Sin dal giorno del suo arrivo in Basilicata, ha poi fatto sapere il governatore lucano per il tramite del suo portavoce Nino Grasso, mons. Superbo è stato – e a maggior ragione continua ad esserlo ancora oggi, nella sua duplice veste di arcivescovo e di vice presidente nazionale della Cei – un punto di riferimento forte ed autorevole per tutti i cattolici impegnati in politica.
Al di là dei rapporti ufficiali e istituzionali, che ci hanno visti entrambi impegnati in questi anni in uno sforzo di reciproco ascolto e collaborazione, “don Agostino” – ha aggiunto il presidente De Filippo – è sul piano personale il Buon Pastore che ogni amministratore regionale, impegnato a perseguire il bene comune, merita di trovare sulla propria strada.

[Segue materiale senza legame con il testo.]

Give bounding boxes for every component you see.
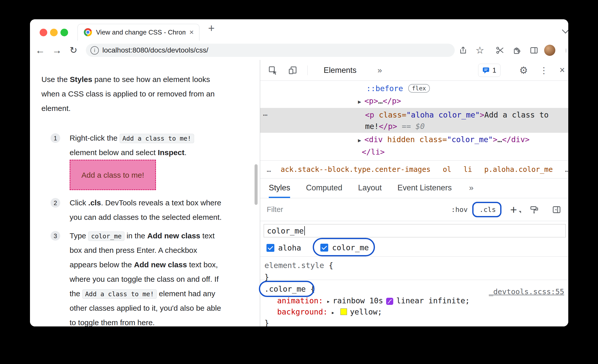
share-icon[interactable]: [457, 44, 469, 56]
checkbox-checked-icon[interactable]: [266, 244, 274, 252]
breadcrumb-item[interactable]: li: [464, 165, 472, 174]
browser-tab[interactable]: View and change CSS - Chrom ×: [77, 24, 199, 41]
add-new-class-row: color_me: [260, 221, 568, 239]
tab-computed[interactable]: Computed: [306, 178, 342, 198]
class-input-value: color_me: [267, 226, 304, 235]
checkbox-checked-icon[interactable]: [320, 244, 328, 252]
node-more-actions-icon[interactable]: ⋯: [263, 109, 268, 121]
step-number: 2: [51, 198, 60, 208]
dom-node-div-hidden[interactable]: ▶ <div hidden class="color_me">…</div>: [260, 133, 568, 146]
breadcrumb-overflow-left[interactable]: …: [267, 165, 271, 174]
tab-event-listeners[interactable]: Event Listeners: [398, 178, 452, 198]
back-button[interactable]: ←: [34, 44, 46, 56]
profile-avatar[interactable]: [544, 45, 555, 56]
text-caret: [304, 226, 305, 235]
toggle-element-state-button[interactable]: :hov: [451, 206, 468, 213]
filter-input[interactable]: Filter: [267, 205, 283, 214]
dom-node-p-collapsed[interactable]: ▶ <p>…</p>: [260, 95, 568, 107]
title-bar: View and change CSS - Chrom × +: [30, 19, 568, 41]
browser-toolbar: ← → ↻ i localhost:8080/docs/devtools/css…: [30, 41, 568, 60]
tab-layout[interactable]: Layout: [358, 178, 382, 198]
intro-paragraph: Use the Styles pane to see how an elemen…: [41, 72, 260, 115]
chrome-favicon-icon: [84, 28, 92, 36]
color-swatch-yellow[interactable]: [340, 308, 347, 315]
add-new-class-input[interactable]: color_me: [264, 224, 566, 237]
page-scrollbar[interactable]: [255, 164, 258, 205]
dom-node-before[interactable]: ::beforeflex: [260, 82, 568, 95]
minimize-window-button[interactable]: [50, 29, 58, 36]
styles-tab-bar: Styles Computed Layout Event Listeners »: [260, 178, 568, 198]
step-number: 3: [51, 231, 60, 241]
expand-shorthand-icon[interactable]: ▸: [331, 309, 335, 316]
console-messages-button[interactable]: 1: [478, 64, 500, 77]
inspect-element-icon[interactable]: [267, 64, 279, 76]
reload-button[interactable]: ↻: [67, 44, 80, 56]
bookmark-star-icon[interactable]: ☆: [474, 44, 486, 56]
computed-sidebar-toggle-icon[interactable]: [552, 205, 562, 215]
tab-styles[interactable]: Styles: [269, 178, 290, 198]
zoom-window-button[interactable]: [60, 29, 68, 36]
tab-elements[interactable]: Elements: [324, 60, 356, 81]
element-classes-button[interactable]: .cls: [479, 206, 496, 213]
stylesheet-source-link[interactable]: _devtools.scss:55: [489, 286, 564, 298]
breadcrumb-item[interactable]: ack.stack--block.type.center-images: [281, 165, 431, 174]
step-1: 1 Right-click the Add a class to me! ele…: [51, 131, 260, 190]
dom-tree: ::beforeflex ▶ <p>…</p> ⋯ <p class="aloh…: [260, 81, 568, 160]
devtools-close-icon[interactable]: ×: [557, 64, 568, 76]
page-content: Use the Styles pane to see how an elemen…: [30, 60, 260, 326]
class-toggle-row: aloha color_me: [260, 239, 568, 257]
tab-list-chevron-icon[interactable]: [562, 26, 568, 34]
more-panels-icon[interactable]: »: [377, 60, 382, 81]
side-panel-icon[interactable]: [528, 44, 540, 56]
step-2: 2 Click .cls. DevTools reveals a text bo…: [51, 195, 260, 224]
url-text: localhost:8080/docs/devtools/css/: [102, 46, 208, 54]
chat-bubble-icon: [482, 67, 490, 74]
expand-shorthand-icon[interactable]: ▸: [327, 298, 330, 305]
breadcrumb-overflow-right[interactable]: …: [565, 165, 568, 174]
class-checkbox-color-me[interactable]: color_me: [320, 243, 369, 252]
breadcrumb-item[interactable]: ol: [443, 165, 451, 174]
devtools-toolbar: Elements » 1 ⚙ ⋮ ×: [260, 60, 568, 81]
devtools-panel: Elements » 1 ⚙ ⋮ × ::beforeflex ▶ <p>…</…: [260, 60, 568, 326]
tab-title: View and change CSS - Chrom: [96, 24, 185, 40]
address-bar[interactable]: i localhost:8080/docs/devtools/css/: [86, 44, 455, 57]
scissors-extension-icon[interactable]: [494, 44, 506, 56]
styles-filter-bar: Filter :hov .cls +: [260, 198, 568, 221]
css-selector[interactable]: .color_me: [264, 285, 306, 293]
browser-menu-icon[interactable]: ⋮: [560, 44, 568, 56]
devtools-menu-icon[interactable]: ⋮: [538, 64, 550, 76]
class-checkbox-aloha[interactable]: aloha: [266, 243, 301, 252]
rendering-emulations-icon[interactable]: [529, 205, 539, 215]
tab-close-icon[interactable]: ×: [187, 28, 196, 37]
demo-element[interactable]: Add a class to me!: [70, 160, 156, 190]
toolbar-divider: [307, 65, 308, 75]
message-count: 1: [492, 67, 496, 74]
settings-gear-icon[interactable]: ⚙: [517, 64, 530, 76]
browser-window: View and change CSS - Chrom × + ← → ↻ i …: [30, 19, 568, 326]
site-info-icon[interactable]: i: [90, 46, 99, 55]
new-tab-button[interactable]: +: [205, 22, 217, 35]
breadcrumb-item-selected[interactable]: p.aloha.color_me: [484, 165, 553, 174]
forward-button[interactable]: →: [51, 44, 63, 56]
dom-node-selected[interactable]: ⋯ <p class="aloha color_me">Add a class …: [260, 108, 568, 133]
close-window-button[interactable]: [40, 29, 47, 36]
device-toolbar-icon[interactable]: [287, 64, 299, 76]
breadcrumb: … ack.stack--block.type.center-images ol…: [260, 160, 568, 178]
new-style-rule-button[interactable]: +: [510, 204, 517, 216]
extensions-puzzle-icon[interactable]: [511, 44, 523, 56]
dom-node-li-close[interactable]: </li>: [260, 146, 568, 158]
color-me-rule: .color_me { _devtools.scss:55 animation:…: [260, 280, 568, 326]
element-style-rule[interactable]: element.style { }: [260, 257, 568, 280]
window-content: Use the Styles pane to see how an elemen…: [30, 60, 568, 326]
animation-timing-icon[interactable]: [386, 298, 393, 305]
step-3: 3 Type color_me in the Add new class tex…: [51, 228, 260, 326]
css-property-background[interactable]: background:▸yellow;: [264, 306, 568, 318]
flex-badge[interactable]: flex: [408, 84, 430, 93]
step-number: 1: [51, 133, 60, 143]
more-tabs-icon[interactable]: »: [469, 178, 474, 198]
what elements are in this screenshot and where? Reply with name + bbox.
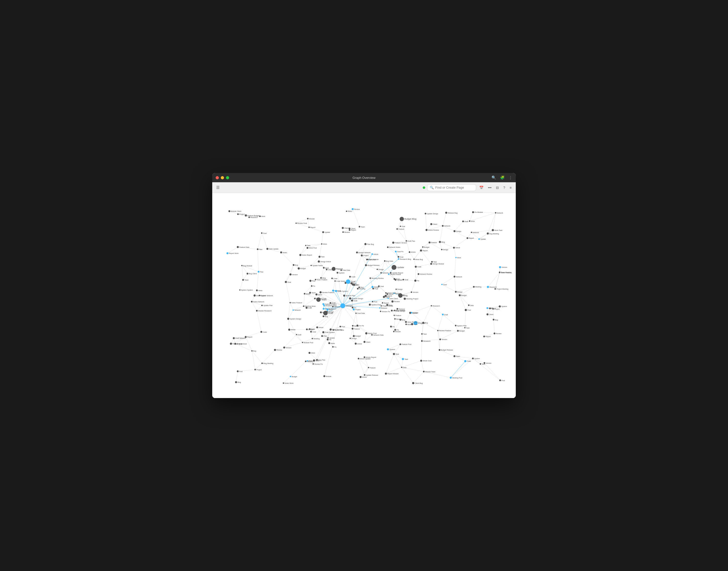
titlebar: Graph Overview 🔍 🧩 ⋮	[212, 173, 516, 182]
hamburger-button[interactable]: ☰	[215, 184, 220, 191]
list-view-button[interactable]: ≡	[509, 185, 513, 190]
window-title: Graph Overview	[353, 176, 375, 180]
help-button[interactable]: ?	[502, 185, 507, 190]
graph-canvas[interactable]	[212, 193, 516, 398]
calendar-button[interactable]: 📅	[478, 185, 485, 190]
titlebar-right-icons: 🔍 🧩 ⋮	[491, 176, 512, 180]
toolbar-right: 🔍 📅 ••• ⊟ ? ≡	[423, 184, 513, 191]
toolbar-left: ☰	[215, 184, 220, 191]
search-input[interactable]	[435, 186, 473, 189]
graph-container[interactable]	[212, 193, 516, 398]
puzzle-icon[interactable]: 🧩	[500, 176, 505, 180]
toolbar: ☰ 🔍 📅 ••• ⊟ ? ≡	[212, 182, 516, 193]
search-bar[interactable]: 🔍	[427, 184, 476, 191]
status-indicator	[423, 187, 425, 189]
columns-button[interactable]: ⊟	[495, 185, 500, 190]
more-options-button[interactable]: •••	[487, 185, 493, 190]
app-window: Graph Overview 🔍 🧩 ⋮ ☰ 🔍 📅 ••• ⊟ ? ≡	[212, 173, 516, 398]
search-titlebar-icon[interactable]: 🔍	[491, 176, 496, 180]
traffic-lights	[216, 176, 229, 179]
minimize-button[interactable]	[221, 176, 224, 179]
search-icon: 🔍	[430, 186, 434, 189]
more-vertical-icon[interactable]: ⋮	[509, 176, 512, 180]
maximize-button[interactable]	[226, 176, 229, 179]
close-button[interactable]	[216, 176, 219, 179]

Mi piace qui ricordare una frase pronunciata da mons. Superbo un anno fa, in occasione della pubblicazione, da parte della Conferenza episcopale italiana, di un documento intitolato: “Per un Paese solidale. Chiesa Italiana e Mezzogiorno”.
Disse in quella occasione l’arcivescovo di Potenza: “I politici non si improvvisano dall’oggi al domani, ma sono il frutto di una coscienza profondamente cristiana, radicata nella comunità, per costruire una città terrena a misura d’uomo secondo le vocazioni del Signore e le qualità di ognuno”.
Sempre in quella circostanza, Mons. Superbo si segnalò per il suo spirito fortemente meridionalista, aggiungendo testualmente queste parole: “Il Sud ha le risorse per andare avanti. Le possiede e il Signore gliele ha date, sia ecclesiali che umane, sia culturali che economiche e vanno prese in mano con gratitudine e con amore e fatte esplodere benevolmente e a beneficio dell’Italia. Noi desideriamo che l’Italia non solo si preoccupi per il Sud, ma che accolga anche quanto di bene il Sud può dare a tutta l’Italia”.
Come si vede – ha concluso il presidente De Filippo – l’opera di mons. Agostino Superbo che abbiamo imparato ad apprezzare nei suoi primi dieci anni di attività pastorale alla guida della Diocesi di Potenza, si è riempita quotidianamente di stimoli e suggestioni intellettuali che, nel nostro piccolo, ci hanno consentito di crescere politicamente per essere sempre di più all’altezza delle sfide affidateci dalla comunità regionale.